Description of the task
Output must consist only of the lines of the material below from the one with "de una opci" through the one with "visant à habiller", each reproduced exactly; no pictures belong in it.

■ ■ ■ ■

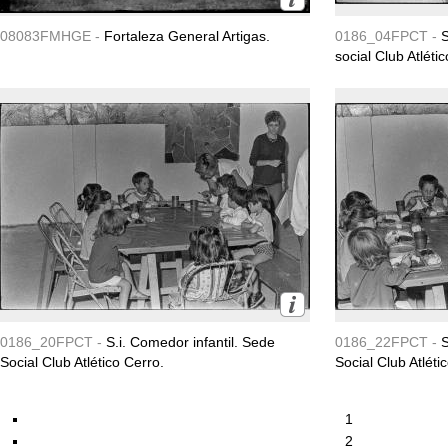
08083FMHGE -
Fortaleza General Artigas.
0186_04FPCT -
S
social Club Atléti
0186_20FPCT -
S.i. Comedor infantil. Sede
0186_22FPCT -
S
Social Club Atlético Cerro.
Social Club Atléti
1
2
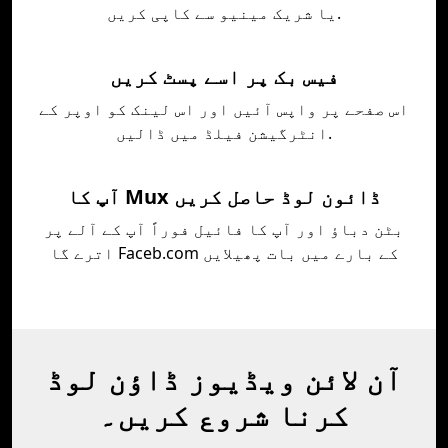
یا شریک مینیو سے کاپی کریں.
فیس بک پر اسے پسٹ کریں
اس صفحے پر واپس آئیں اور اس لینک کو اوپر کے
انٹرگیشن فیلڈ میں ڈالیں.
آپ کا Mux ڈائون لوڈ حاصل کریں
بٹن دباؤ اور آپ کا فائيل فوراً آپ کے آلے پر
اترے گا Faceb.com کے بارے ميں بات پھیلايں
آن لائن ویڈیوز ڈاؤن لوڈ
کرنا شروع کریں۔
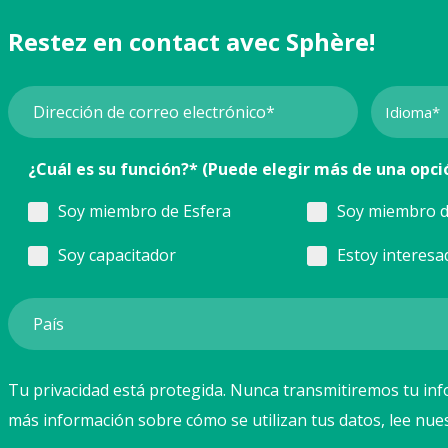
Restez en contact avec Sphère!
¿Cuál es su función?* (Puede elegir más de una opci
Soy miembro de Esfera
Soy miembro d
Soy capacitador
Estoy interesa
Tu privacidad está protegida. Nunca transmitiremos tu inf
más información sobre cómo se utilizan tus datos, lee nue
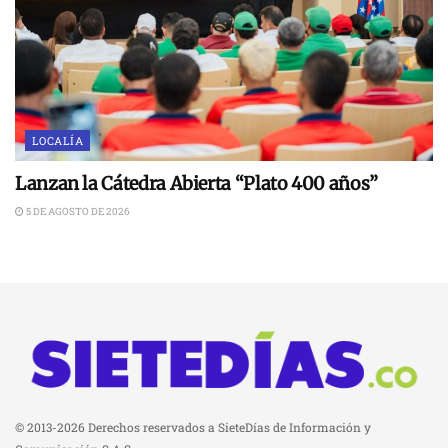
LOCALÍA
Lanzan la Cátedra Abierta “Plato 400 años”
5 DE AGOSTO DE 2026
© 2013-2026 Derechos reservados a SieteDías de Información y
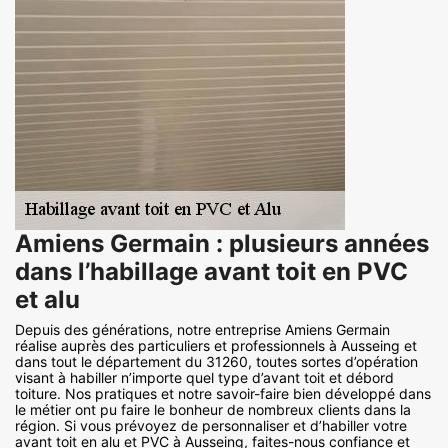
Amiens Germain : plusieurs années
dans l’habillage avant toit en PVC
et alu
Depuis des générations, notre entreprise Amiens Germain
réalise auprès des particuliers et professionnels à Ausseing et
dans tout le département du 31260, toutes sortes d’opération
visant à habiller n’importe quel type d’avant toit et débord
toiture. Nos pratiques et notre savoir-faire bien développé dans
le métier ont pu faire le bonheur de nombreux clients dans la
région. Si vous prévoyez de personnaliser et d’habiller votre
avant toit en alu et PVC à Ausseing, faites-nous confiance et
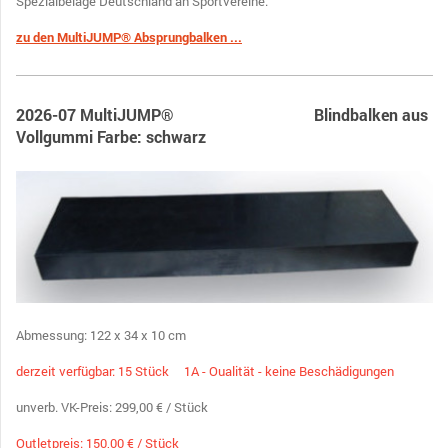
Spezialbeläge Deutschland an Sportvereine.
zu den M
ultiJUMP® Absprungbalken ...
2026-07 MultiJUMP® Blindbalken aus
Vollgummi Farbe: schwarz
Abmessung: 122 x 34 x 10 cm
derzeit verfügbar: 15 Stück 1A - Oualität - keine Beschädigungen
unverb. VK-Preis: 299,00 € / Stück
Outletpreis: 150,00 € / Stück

■ ■ ■ ■

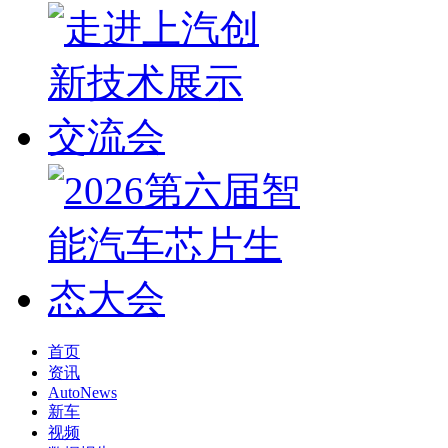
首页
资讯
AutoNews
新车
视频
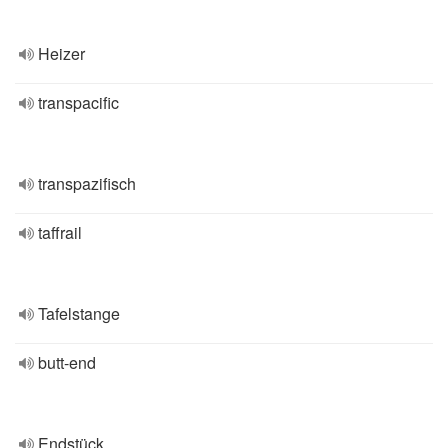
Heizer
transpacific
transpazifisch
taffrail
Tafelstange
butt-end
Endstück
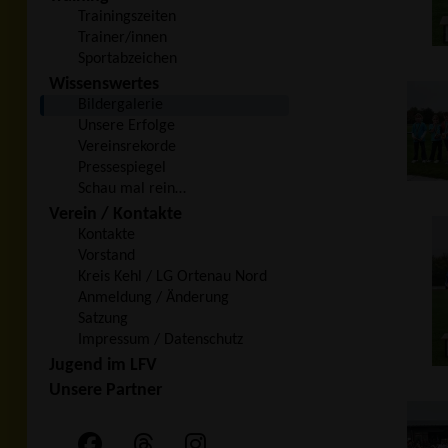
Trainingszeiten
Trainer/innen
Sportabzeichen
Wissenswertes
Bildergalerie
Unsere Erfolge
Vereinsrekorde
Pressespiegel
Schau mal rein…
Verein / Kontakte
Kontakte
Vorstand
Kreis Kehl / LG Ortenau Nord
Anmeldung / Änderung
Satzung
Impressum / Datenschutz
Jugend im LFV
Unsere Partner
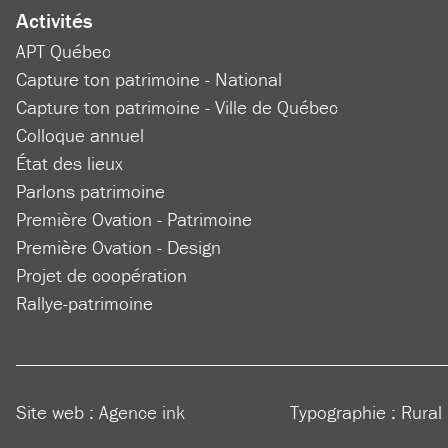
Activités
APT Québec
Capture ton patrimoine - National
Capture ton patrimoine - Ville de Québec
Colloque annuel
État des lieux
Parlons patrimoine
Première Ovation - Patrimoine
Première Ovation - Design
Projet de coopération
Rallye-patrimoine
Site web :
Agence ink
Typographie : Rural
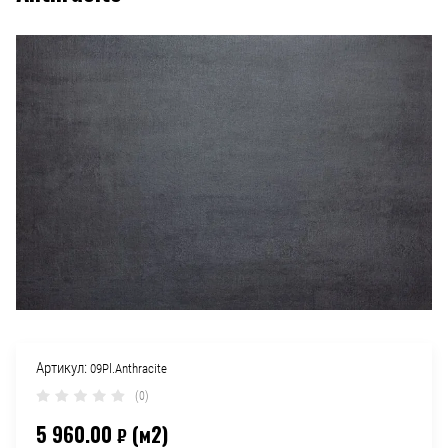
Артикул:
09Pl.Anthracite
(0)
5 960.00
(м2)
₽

■ ■ ■ ■

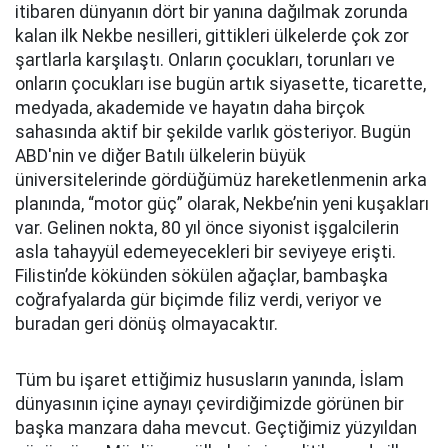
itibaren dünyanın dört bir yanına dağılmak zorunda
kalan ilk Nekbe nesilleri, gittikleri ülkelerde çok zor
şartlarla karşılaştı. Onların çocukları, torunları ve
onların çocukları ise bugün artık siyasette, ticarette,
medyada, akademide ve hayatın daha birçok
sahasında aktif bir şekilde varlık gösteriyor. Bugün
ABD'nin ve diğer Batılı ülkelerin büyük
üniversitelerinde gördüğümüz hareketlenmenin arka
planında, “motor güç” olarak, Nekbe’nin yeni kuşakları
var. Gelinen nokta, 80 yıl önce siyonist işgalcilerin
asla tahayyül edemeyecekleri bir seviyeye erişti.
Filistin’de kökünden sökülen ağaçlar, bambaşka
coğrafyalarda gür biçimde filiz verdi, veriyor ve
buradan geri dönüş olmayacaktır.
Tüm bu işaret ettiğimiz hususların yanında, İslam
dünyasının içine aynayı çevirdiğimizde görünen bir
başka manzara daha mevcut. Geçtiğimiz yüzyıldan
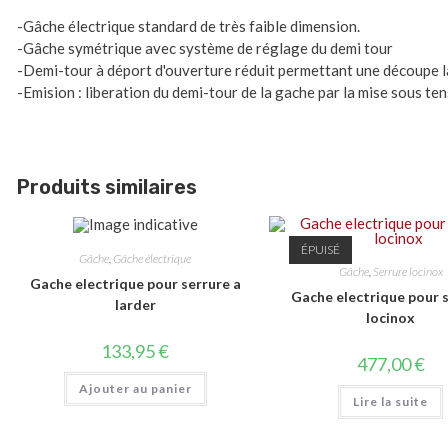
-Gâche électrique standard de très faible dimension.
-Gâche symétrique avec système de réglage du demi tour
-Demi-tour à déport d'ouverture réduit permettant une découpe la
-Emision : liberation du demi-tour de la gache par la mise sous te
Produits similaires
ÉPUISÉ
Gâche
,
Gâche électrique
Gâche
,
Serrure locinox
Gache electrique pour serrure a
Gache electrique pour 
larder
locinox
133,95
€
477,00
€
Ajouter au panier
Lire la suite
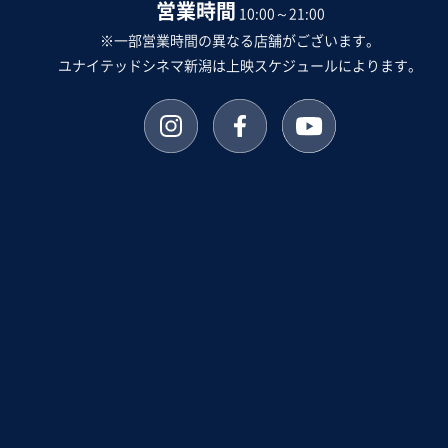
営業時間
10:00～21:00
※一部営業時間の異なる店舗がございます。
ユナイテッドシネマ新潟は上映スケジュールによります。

■ ■ ■ ■

Output for this exercise
¿Cuál es su función?* (Puede elegir más de una opci
Soy miembro de Esfera
Soy miembro d
Soy capacitador
Estoy interesa
Tu privacidad está protegida. Nunca transmitiremos tu inf
más información sobre cómo se utilizan tus datos, lee nue
LOCALÍA
Lanzan la Cátedra Abierta “Plato 400 años”
5 DE AGOSTO DE 2026
© 2013-2026 Derechos reservados a SieteDías de Información y
Amiens Germain : plusieurs années
dans l’habillage avant toit en PVC
et alu
Depuis des générations, notre entreprise Amiens Germain
réalise auprès des particuliers et professionnels à Ausseing et
dans tout le département du 31260, toutes sortes d’opération
visant à habiller n’importe quel type d’avant toit et débord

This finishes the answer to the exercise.